In my own defense, I should point out that both the book and the press release stated that the wage figure I reported was the 10th percentile. But this case points out the risks of assuming that the 10th percentile figure is a useful stand-in for the beginning wage.
My guess is that there is great variation between occupations in where the true beginning wage falls in the distribution of all wage-earners. In some occupations, the lowest-earning decile and the pool of beginners may be roughly the same group of workers. But not in all, as the case of airline pilots points out (to my chagrin).

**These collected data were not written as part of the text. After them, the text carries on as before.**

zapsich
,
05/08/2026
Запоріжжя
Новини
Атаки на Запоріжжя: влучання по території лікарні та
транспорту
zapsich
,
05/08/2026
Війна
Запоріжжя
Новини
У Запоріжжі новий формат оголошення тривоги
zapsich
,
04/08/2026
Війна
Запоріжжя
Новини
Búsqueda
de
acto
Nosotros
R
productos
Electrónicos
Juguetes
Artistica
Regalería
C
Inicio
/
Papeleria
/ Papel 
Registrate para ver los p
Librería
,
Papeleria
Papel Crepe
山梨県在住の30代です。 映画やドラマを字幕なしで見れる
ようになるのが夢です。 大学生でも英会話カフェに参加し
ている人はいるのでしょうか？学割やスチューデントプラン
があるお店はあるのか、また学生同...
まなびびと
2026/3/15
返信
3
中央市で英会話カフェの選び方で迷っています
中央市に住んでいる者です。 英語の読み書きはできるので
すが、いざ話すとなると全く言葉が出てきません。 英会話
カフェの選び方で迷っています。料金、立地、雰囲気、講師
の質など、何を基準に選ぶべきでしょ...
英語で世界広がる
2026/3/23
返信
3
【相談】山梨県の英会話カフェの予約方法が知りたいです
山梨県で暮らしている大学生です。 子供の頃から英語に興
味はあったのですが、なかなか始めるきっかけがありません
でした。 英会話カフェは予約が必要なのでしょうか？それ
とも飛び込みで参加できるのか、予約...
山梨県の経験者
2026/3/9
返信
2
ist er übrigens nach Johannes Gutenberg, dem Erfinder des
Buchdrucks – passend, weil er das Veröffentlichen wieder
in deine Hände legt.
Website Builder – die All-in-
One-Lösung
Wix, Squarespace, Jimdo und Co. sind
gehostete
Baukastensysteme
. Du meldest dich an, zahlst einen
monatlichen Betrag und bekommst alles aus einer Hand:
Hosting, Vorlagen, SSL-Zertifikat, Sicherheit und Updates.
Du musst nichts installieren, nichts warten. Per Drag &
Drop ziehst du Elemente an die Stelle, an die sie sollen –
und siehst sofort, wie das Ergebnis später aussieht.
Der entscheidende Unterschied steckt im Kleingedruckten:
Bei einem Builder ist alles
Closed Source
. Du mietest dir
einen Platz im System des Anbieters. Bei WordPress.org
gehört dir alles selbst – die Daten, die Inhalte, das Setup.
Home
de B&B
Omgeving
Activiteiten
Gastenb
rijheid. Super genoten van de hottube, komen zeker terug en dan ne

Why is the distribution so different for airline pilots? Probably an important cause is the low turnover rate of the occupation. Pilots qualify for the job by logging many hours of flight experience, often in the military but sometimes from work as flight instructors. Once they break into the career, they are discouraged from leaving because of the time and effort they have expended to get started. They are encouraged to stay in the occupation by the possibility of six-figure salaries (with extra earnings for overtime, extra trips, per diem expenses, and international flights) that captains earn. And they can stay in the occupation a long time; they are not required to retire until age 65. This low turnover rate would tend to keep the pool of beginners fairly small, perhaps considerably smaller than 10 percent of the wage-earners.
The other major contributing factor is the airline’s fiscal woes. You probably have heard that airlines charge you a fee when they check your bag or change your reservation to a roomier seat. The same economic forces that created these nuisance fees are conspiring to keep beginning pilots’ earnings low. While this situation persists, the difference between the earnings of the 10th and 5th percentiles will probably remain more steep than in most occupations.

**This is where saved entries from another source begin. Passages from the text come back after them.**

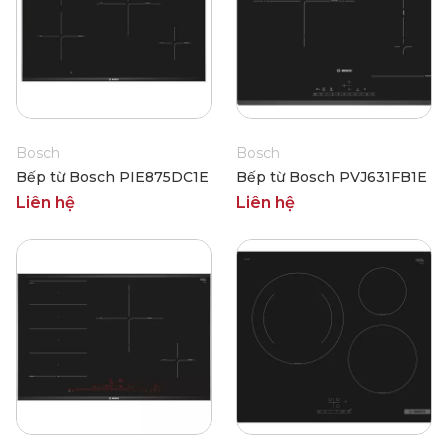
Bosch
Bosch
Bếp từ Bosch PIE875DC1E
Bếp từ Bosch PVJ631FB1E
Liên hệ
Liên hệ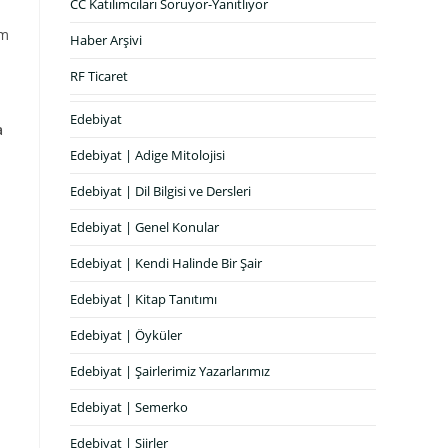
CC Katılımcıları Soruyor-Yanıtlıyor
im
Haber Arşivi
RF Ticaret
Edebiyat
a
Edebiyat | Adige Mitolojisi
Edebiyat | Dil Bilgisi ve Dersleri
Edebiyat | Genel Konular
Edebiyat | Kendi Halinde Bir Şair
Edebiyat | Kitap Tanıtımı
Edebiyat | Öyküler
Edebiyat | Şairlerimiz Yazarlarımız
Edebiyat | Semerko
Edebiyat | Şiirler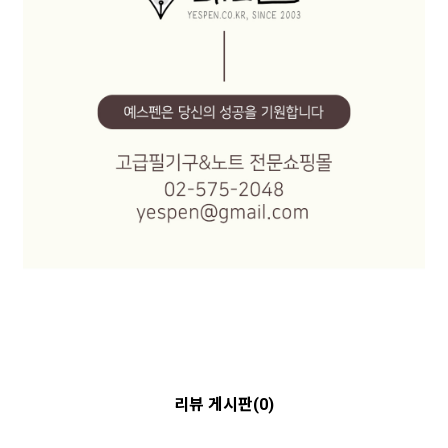
리뷰 게시판(0)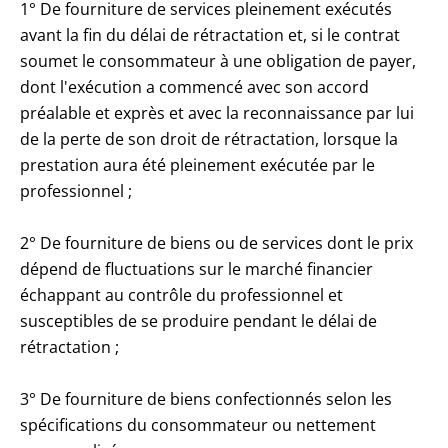
1° De fourniture de services pleinement exécutés
avant la fin du délai de rétractation et, si le contrat
soumet le consommateur à une obligation de payer,
dont l'exécution a commencé avec son accord
préalable et exprès et avec la reconnaissance par lui
de la perte de son droit de rétractation, lorsque la
prestation aura été pleinement exécutée par le
professionnel ;
2° De fourniture de biens ou de services dont le prix
dépend de fluctuations sur le marché financier
échappant au contrôle du professionnel et
susceptibles de se produire pendant le délai de
rétractation ;
3° De fourniture de biens confectionnés selon les
spécifications du consommateur ou nettement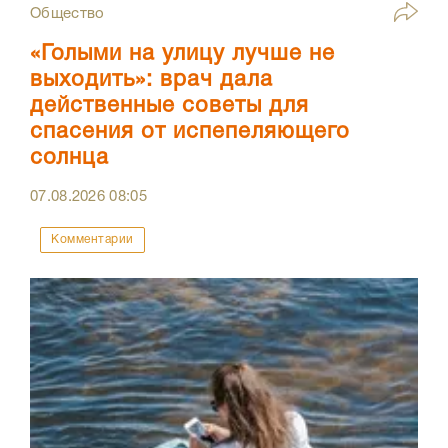
Общество
«Голыми на улицу лучше не
выходить»: врач дала
действенные советы для
спасения от испепеляющего
солнца
07.08.2026
08:05
Комментарии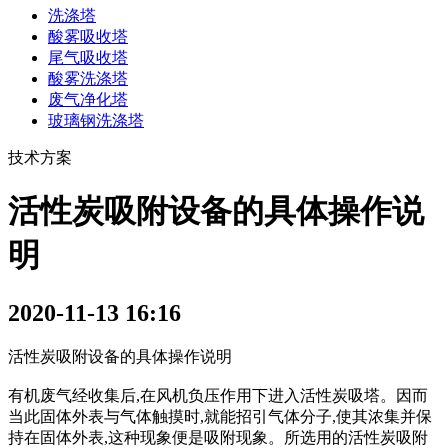
洗涤塔
酸雾吸收塔
尾气吸收塔
酸雾洗涤塔
废气净化塔
玻璃钢洗涤塔
技术方案
活性炭吸附设备的具体操作说
明
2020-11-13 16:16
活性炭吸附设备的具体操作说明
有机废气经收集后,在风机负压作用下进入活性炭吸塔。因而
当此固体外表与气体触摸时,就能招引气体分子,使其浓集并保
持在固体外表,这种现象便是吸附现象。所选用的活性炭吸附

(For more on pilots’ earnings, see a blog entry on The Wall Street Journal site.)
The fundamental question, then, is whether it makes sense for me to continue using the 10th percentile earnings as a rough indicator of beginning wages across occupations. One solution is to drop this figure and report only the median wage, but I feel that readers will lose an important indicator of wage growth potential if they are shown only one point in the income distribution. Another solution is to label this figure the “10th percentile earnings,” but I fear that many readers will not understand this term. Still another solution, which I actually used in 150 Recession-Proof Jobs, is to indicate the wage growth potential of the occupation by calculating the ratio of the 10th percentile earnings to the median, and then offer an appropriate verbal phrase, such as “Earnings Growth Percentage: High.”
I have not yet made up my mind about the best strategy to use and welcome comments from readers, as always.